Daarom streven we naar een doordacht maaibeheer, waarin we met de natuur meebewegen”, vult schepen Moers aan.
Van maaibeheer naar een nieuw bermbeheerplan
Voor 2026 werken we aan een nieuw, toekomstgericht bermbeheerplan, in samenwerking met Regionaal Landschap Haspengouw en Voeren (RLHV) en in het kader van het Landschapspark Hart van Haspengouw. Daarbij is het belangrijk om de ecologische waarde van onze bermen in kaart brengen,” zegt Gert Stas, schepen van Leefmilieu en Natuur. “Zo weten we waar we best gericht maaien en waar klepelen eventueel volstaat. Bijvoorbeeld aan landbouwpercelen met een erg voedselrijke bodem zal maaien met afvoer weinig afdoen en kan er net zo goed geklepeld worden.
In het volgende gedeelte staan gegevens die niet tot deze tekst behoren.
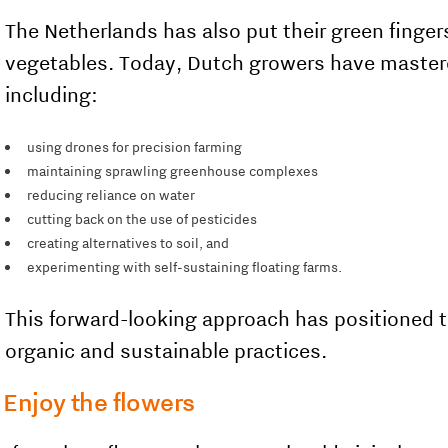
The Netherlands has also put their green fingers
vegetables. Today, Dutch growers have mastere
including:
using drones for precision farming
maintaining sprawling greenhouse complexes
reducing reliance on water
cutting back on the use of pesticides
creating alternatives to soil, and
experimenting with self-sustaining floating farms.
This forward-looking approach has positioned t
organic and sustainable practices.
Enjoy the flowers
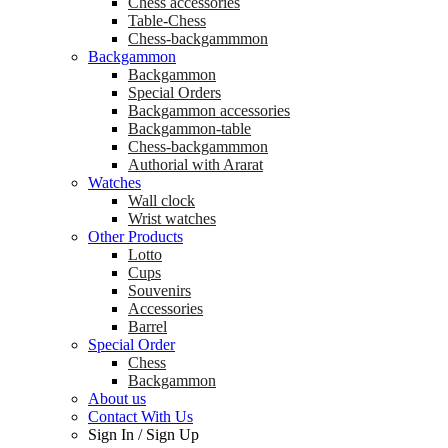
Chess accessories
Table-Chess
Chess-backgammmon
Backgammon
Backgammon
Special Orders
Backgammon accessories
Backgammon-table
Chess-backgammmon
Authorial with Ararat
Watches
Wall clock
Wrist watches
Other Products
Lotto
Cups
Souvenirs
Accessories
Barrel
Special Order
Chess
Backgammon
About us
Contact With Us
Sign In
/
Sign Up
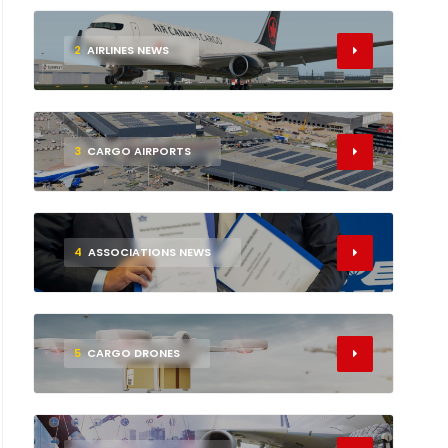
2
AIRLINES NEWS
3
CARGO AIRPORTS
4
ASSOCIATIONS NEWS
5
CARGO DRONES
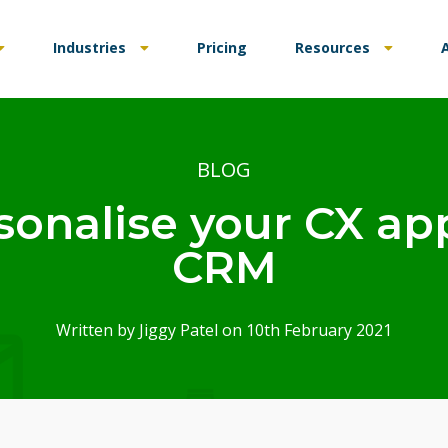
Industries
Pricing
Resources
BLOG
sonalise your CX ap
CRM
Written by
Jiggy Patel
on 10th February 2021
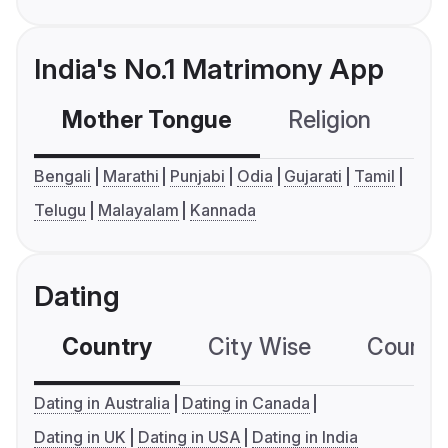
India's No.1 Matrimony App
Mother Tongue
Religion
C
Bengali
Marathi
Punjabi
Odia
Gujarati
Tamil
Telugu
Malayalam
Kannada
Dating
Country
City Wise
Country
Dating in Australia
Dating in Canada
Dating in UK
Dating in USA
Dating in India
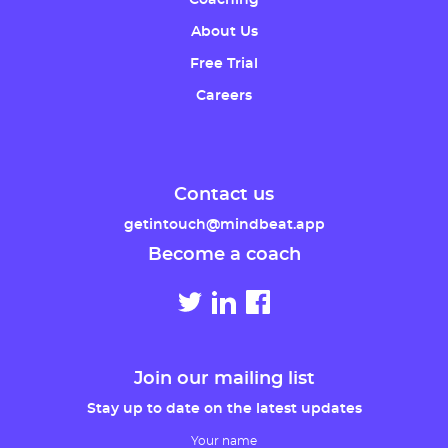
Coaching
About Us
Free Trial
Careers
Contact us
getintouch@mindbeat.app
Become a coach
Join our mailing list
Stay up to date on the latest updates
Your name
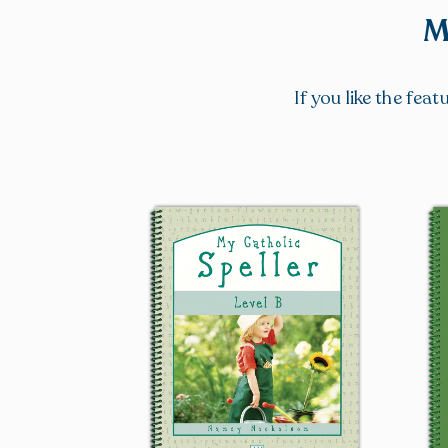
M
If you like the fea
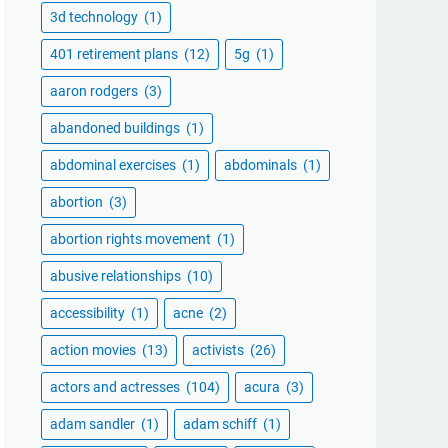
3d technology
(1)
401 retirement plans
(12)
5g
(1)
aaron rodgers
(3)
abandoned buildings
(1)
abdominal exercises
(1)
abdominals
(1)
abortion
(3)
abortion rights movement
(1)
abusive relationships
(10)
accessibility
(1)
acne
(2)
action movies
(13)
activists
(26)
actors and actresses
(104)
acura
(3)
adam sandler
(1)
adam schiff
(1)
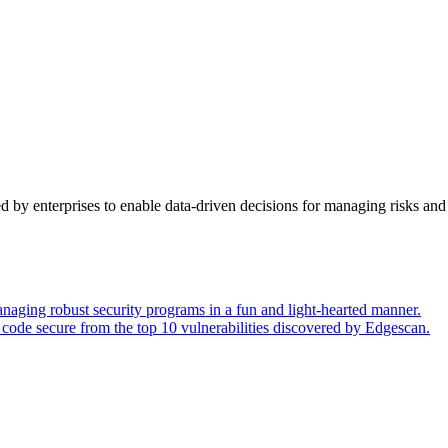
y enterprises to enable data-driven decisions for managing risks and 
naging robust security programs in a fun and light-hearted manner.
code secure from the top 10 vulnerabilities discovered by Edgescan.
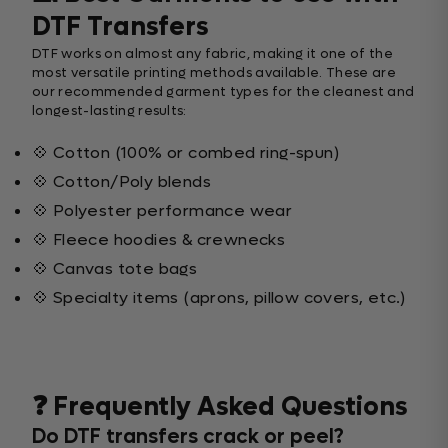
DTF Transfers
DTF works on almost any fabric, making it one of the
most versatile printing methods available. These are
our recommended garment types for the cleanest and
longest-lasting results:
💠 Cotton (100% or combed ring-spun)
💠 Cotton/Poly blends
💠 Polyester performance wear
💠 Fleece hoodies & crewnecks
💠 Canvas tote bags
💠 Specialty items (aprons, pillow covers, etc.)
❓ Frequently Asked Questions
Do DTF transfers crack or peel?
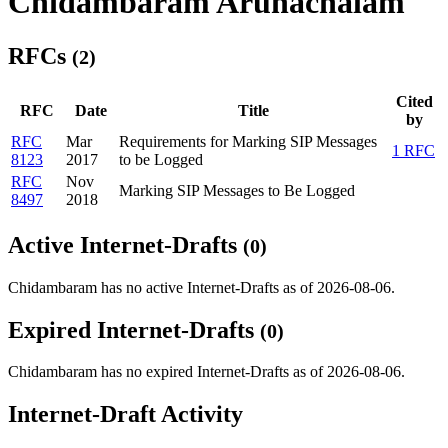
Chidambaram Arunachalam
RFCs
(2)
Cited
RFC
Date
Title
by
RFC
Mar
Requirements for Marking SIP Messages
1 RFC
8123
2017
to be Logged
RFC
Nov
Marking SIP Messages to Be Logged
8497
2018
Active Internet-Drafts
(0)
Chidambaram has no active Internet-Drafts as of 2026-08-06.
Expired Internet-Drafts
(0)
Chidambaram has no expired Internet-Drafts as of 2026-08-06.
Internet-Draft Activity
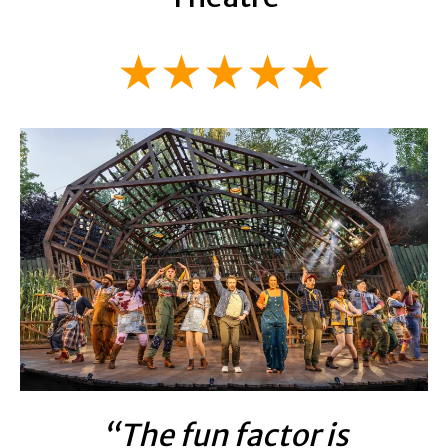
★★★★★
“The fun factor is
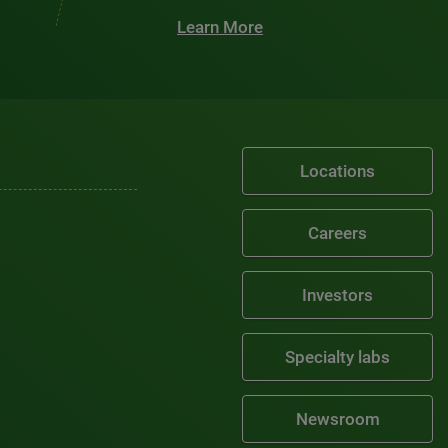
Learn More
Locations
Careers
Investors
Specialty labs
Newsroom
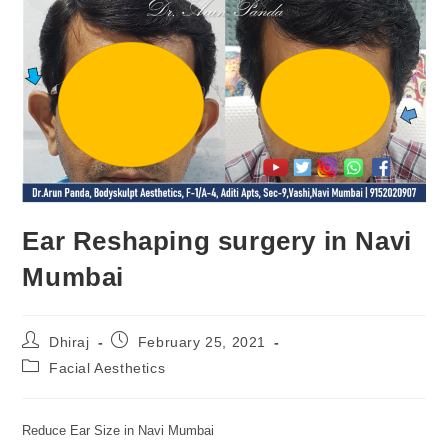
Ear Reshaping surgery in Navi
Mumbai
Dhiraj
February 25, 2021
Facial Aesthetics
Reduce Ear Size in Navi Mumbai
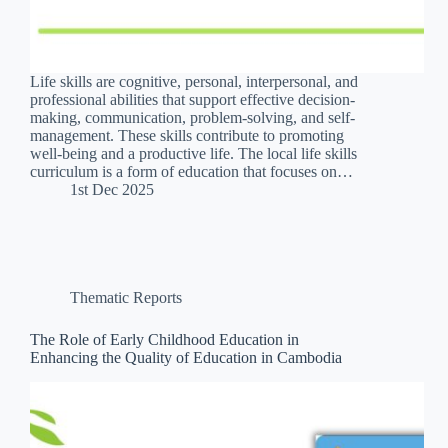
Life skills are cognitive, personal, interpersonal, and
professional abilities that support effective decision-
making, communication, problem-solving, and self-
management. These skills contribute to promoting
well-being and a productive life. The local life skills
curriculum is a form of education that focuses on…
1st Dec 2025
Thematic Reports
The Role of Early Childhood Education in
Enhancing the Quality of Education in Cambodia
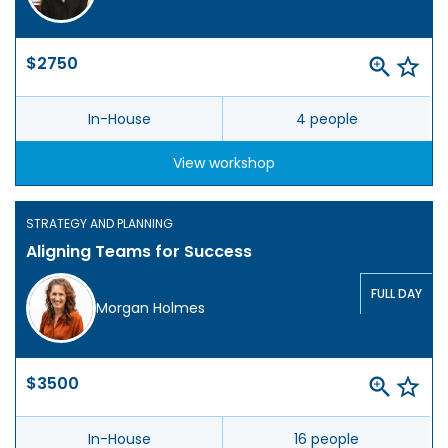
$2750
In-House
4 people
View workshop
STRATEGY AND PLANNING
Aligning Teams for Success
FULL DAY
Morgan Holmes
$3500
In-House
16 people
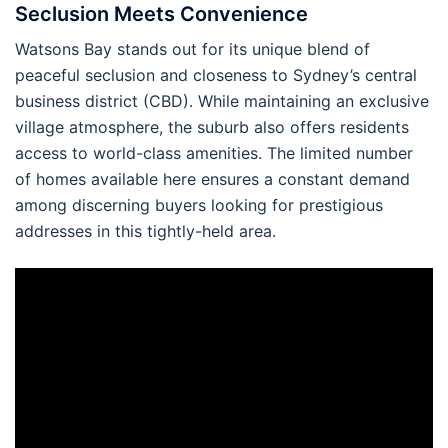
Seclusion Meets Convenience
Watsons Bay stands out for its unique blend of
peaceful seclusion and closeness to Sydney’s central
business district (CBD). While maintaining an exclusive
village atmosphere, the suburb also offers residents
access to world-class amenities. The limited number
of homes available here ensures a constant demand
among discerning buyers looking for prestigious
addresses in this tightly-held area.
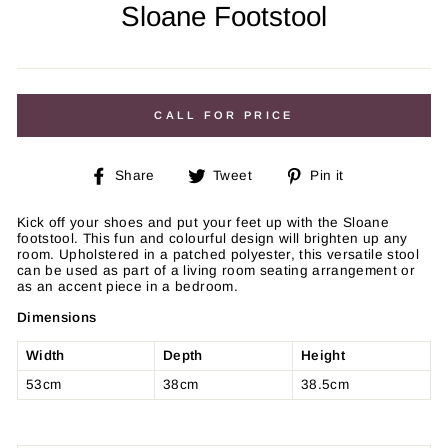
Sloane Footstool
Regular
price
CALL FOR PRICE
Share
Tweet
Pin
Share
Tweet
Pin it
on
on
on
Facebook
Twitter
Pinterest
Kick off your shoes and put your feet up with the Sloane
footstool. This fun and colourful design will brighten up any
room. Upholstered in a patched polyester, this versatile stool
can be used as part of a living room seating arrangement or
as an accent piece in a bedroom.
Dimensions
Width
Depth
Height
53cm
38cm
38.5cm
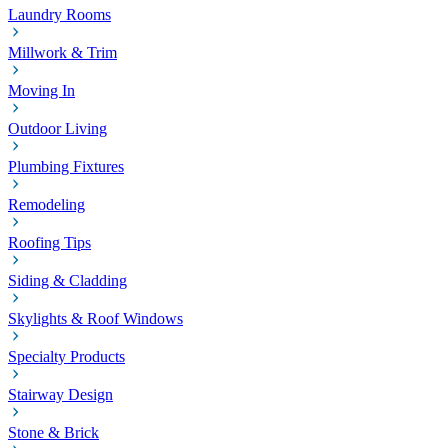
Laundry Rooms
Millwork & Trim
Moving In
Outdoor Living
Plumbing Fixtures
Remodeling
Roofing Tips
Siding & Cladding
Skylights & Roof Windows
Specialty Products
Stairway Design
Stone & Brick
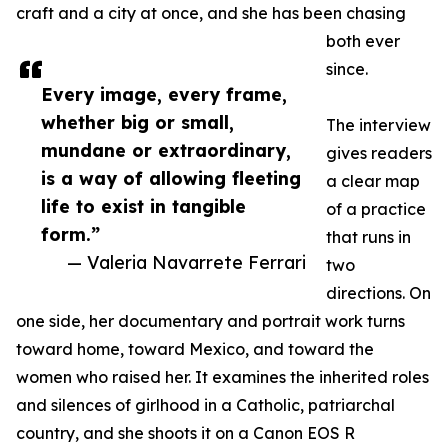
craft and a city at once, and she has been chasing
both ever
since.
Every image, every frame,
whether big or small,
The interview
mundane or extraordinary,
gives readers
is a way of allowing fleeting
a clear map
life to exist in tangible
of a practice
form.”
that runs in
— Valeria Navarrete Ferrari
two
directions. On
one side, her documentary and portrait work turns
toward home, toward Mexico, and toward the
women who raised her. It examines the inherited roles
and silences of girlhood in a Catholic, patriarchal
country, and she shoots it on a Canon EOS R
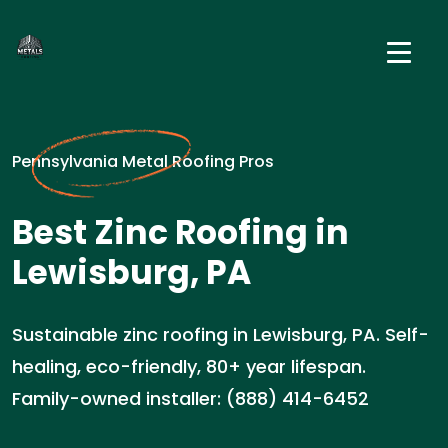
Pennsylvania Metal Roofing Pros
Best Zinc Roofing in
Lewisburg, PA
Sustainable zinc roofing in Lewisburg, PA. Self-
healing, eco-friendly, 80+ year lifespan.
Family-owned installer: (888) 414-6452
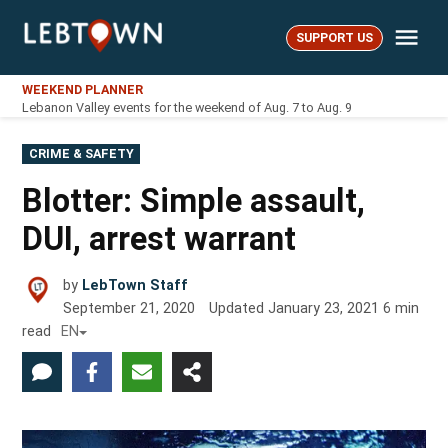
Skip
Me
to
SUPPORT US
LebTown
content
WEEKEND PLANNER
Lebanon Valley events for the weekend of Aug. 7 to Aug. 9
POSTED
CRIME & SAFETY
IN
Blotter: Simple assault,
DUI, arrest warrant
by
LebTown Staff
September 21, 2020
Updated
January 23, 2021
6
min
read
EN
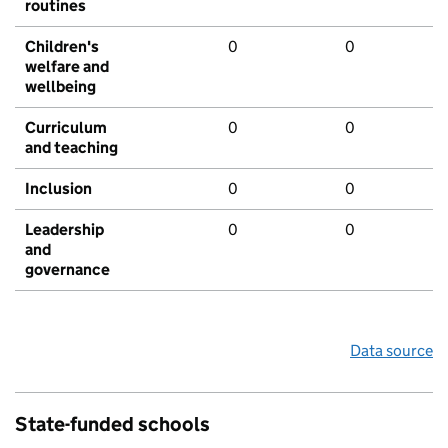
routines
Children's
0
0
welfare and
wellbeing
Curriculum
0
0
and teaching
Inclusion
0
0
Leadership
0
0
and
governance
Data source
State-funded schools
We onderzoeken of we dat inventarisatieproces deels met vrijwilligers kunnen organiseren. Dat zou een mooie kans zijn om burgers actief te betrekken bij het natuurbeleid in onze stad. Daarbij is ook de kennis en inzet van partners zoals Natuurpunt onmisbaar.”
Het Provinciaal natuurcentrum ontwikkelde een vijftal jaar geleden een tool die daarbij kan ingezet worden, er is waarschijnlijk een halve dag opleiding van die vrijwilligers nodig om ze daarmee vertrouwd te maken zodat ze de waarde van een berm op de juiste manier kunnen inschatten.
Bloemrijke visie met wortels in het verleden
De basis voor het huidige maaibeheer werd al gelegd in de jaren ‘90. Onder leiding van toenmalig schepen van leefmilieu Jef Thewis, met burgemeester Ludwig Vandenhove, kreeg Sint-Truiden als een van de eerste steden een bermbeheerplan.
“Meer biodiversiteit was toen al een thema waar we bewust op inzetten,” zegt burgemeester Ludwig Vandenhove. “In een landbouwstad als Sint-Truiden zijn veel bodems van nature voedselrijk en dat wordt nog versterkt door bemesting en stikstofdepositie uit de lucht. Dat maakt het net extra belangrijk dat we via maaibeheer die bodem verarmen, zodat ook kwetsbare fauna en flora zich herstellen of nestelen. Een goed bermbeheerplan is daarvoor onmisbaar. Het legt vast waar en hoe we op een ecologisch waardevolle manier kunnen maaien, jaar na jaar. Omdat de natuur evolueert vinden we het belangrijk om voor volgend jaar een nieuw plan op te laten maken zodat het beheer aansluit bij de ecologische noden.”
Bieke Geukens, voorzitter van de Haspengouwse Plantenwerkgroep (HPW), vult aan: “We merken dat er in Sint-Truiden op verschillende plaatsen nog mooie bermen aanwezig zijn. Om die te behouden is een goed maaibeheer belangrijk. Bij ruige en voedselrijke bermen waarin de grassen en andere stikstofminnende soorten nog sterk overheersen is het raadzaam om al iets vroeger te maaien zodat de berm kans krijgt om verder te ontwikkelen. We vinden het zeker een goed dat de stad de evolutie laat opvolgen zodat er toekomstgericht en met het oog op het versterken van de biodiversiteit bijgestuurd kan worden. Het is positief dat de stad rekening wil houden met de adviezen die ze hierover kreeg. Dit lokaal maatwerk overstijgt de Vlaamse regelgeving inzake bermbeheer”.
Wat zien we al vandaag?
In bermen waar al enkele jaren correct gemaaid wordt duiken intussen steeds vaker bloemrijke soorten op: beemdkroon (knautia), geel walstro, kruisblad walstro, aardaker, wilde marjolein, knoopkruid, agrimonie … Stuk voor stuk signalen dat het beheer werkt en dat Sint-Truiden op koers ligt om van haar bermen weer linten vol leven te maken.